Distance can be achieved in a number of different ways, but in Titleist’s case, the goal was finding a way to bump up greenside spin while squeezing extra distance out of a ball that already generates low launch and spin characteristics.
A reformulated core is the engine that makes AVX go. By increasing the stiffness of the outermost portions of the core — while leaving the inner core soft for short game performance — and sandwiching a high flex casing layer between the cover and core, engineers were able to produce a ball that goes faster than its predecessor, with incremental low spin in the long game department.
And then there’s the “free distance.” Nothing in life is truly free, and that’s the case with the new 348 catenary dimple pattern found on the urethane cover. In development since 2013 — it was initially part of Pro V1 and Pro V1x evaluations — the dimple pattern went through hundreds of iterations before the final version was selected after an arduous nine-year process.

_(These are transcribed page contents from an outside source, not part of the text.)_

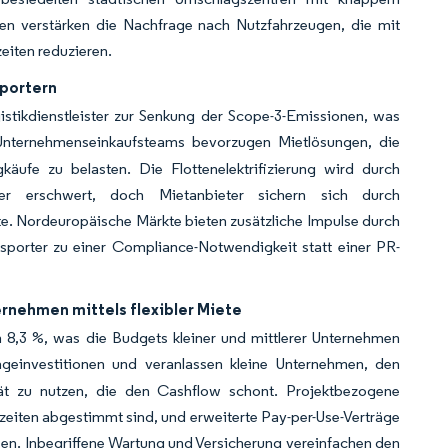
cken verstärken die Nachfrage nach Nutzfahrzeugen, die mit
eiten reduzieren.
sportern
istikdienstleister zur Senkung der Scope-3-Emissionen, was
Unternehmenseinkaufsteams bevorzugen Mietlösungen, die
äufe zu belasten. Die Flottenelektrifizierung wird durch
ter erschwert, doch Mietanbieter sichern sich durch
. Nordeuropäische Märkte bieten zusätzliche Impulse durch
nsporter zu einer Compliance-Notwendigkeit statt einer PR-
rnehmen mittels flexibler Miete
8,3 %, was die Budgets kleiner und mittlerer Unternehmen
ageinvestitionen und veranlassen kleine Unternehmen, den
ität zu nutzen, die den Cashflow schont. Projektbezogene
eiten abgestimmt sind, und erweiterte Pay-per-Use-Verträge
ssen. Inbegriffene Wartung und Versicherung vereinfachen den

You might not be able to tell the difference between the dimple pattern found on the last two versions, but there’s a major benefit that comes with unlocking distance through an optimized launch — assuming you can figure out the puzzle. With AVX, the new dimple pattern enhances consistency downrange.
“We’re always designing new dimple patterns,” said Mike Madson, Titleist’s director of aerodynamics and research engineering, “but we can only pull those into the product development side when we find something we really like. With construction changes, it’s very much like the levers where when you pull one, something else has to give. You always have to balance that performance. With aerodynamics, if we find something that’s really good, you don’t have to change any parts of the construction — you’re just going to get some free distance.”

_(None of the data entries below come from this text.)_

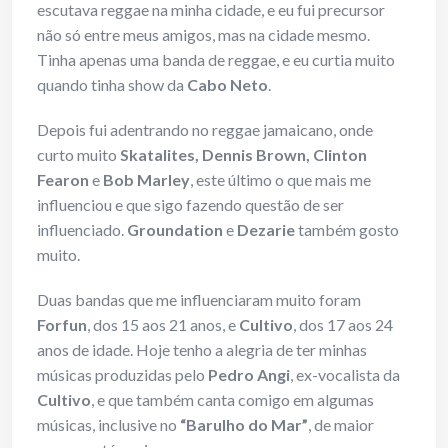
escutava reggae na minha cidade, e eu fui precursor
não só entre meus amigos, mas na cidade mesmo.
Tinha apenas uma banda de reggae, e eu curtia muito
quando tinha show da
Cabo Neto
.
Depois fui adentrando no reggae jamaicano, onde
curto muito
Skatalites, Dennis Brown, Clinton
Fearon
e
Bob Marley
, este último o que mais me
influenciou e que sigo fazendo questão de ser
influenciado.
Groundation
e
Dezarie
também gosto
muito.
Duas bandas que me influenciaram muito foram
Forfun
, dos 15 aos 21 anos, e
Cultivo
, dos 17 aos 24
anos de idade. Hoje tenho a alegria de ter minhas
músicas produzidas pelo
Pedro Angi
, ex-vocalista da
Cultivo
, e que também canta comigo em algumas
músicas, inclusive no
“Barulho do Mar”
, de maior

Going back to the levers analogy, pulling the lever for distance usually comes with a tradeoff in greenside performance. To allow for benefits off the tee and around the green, a softer urethane cover was added to help generate more greenside spin — a priority for testers who offered feedback during the development process.
“We’re never going to increase the performance in one area and make sacrifices elsewhere,” said Frederick Waddell, Titleist’s director of golf ball product management. “Going to a softer cover delivers performance around the green while still maintaining the low spin long game performance golfers have come to expect from AVX.”
Titleist’s third-generation AVX will be available Feb. 4 for $49.99 per dozen in both white and high optic yellow.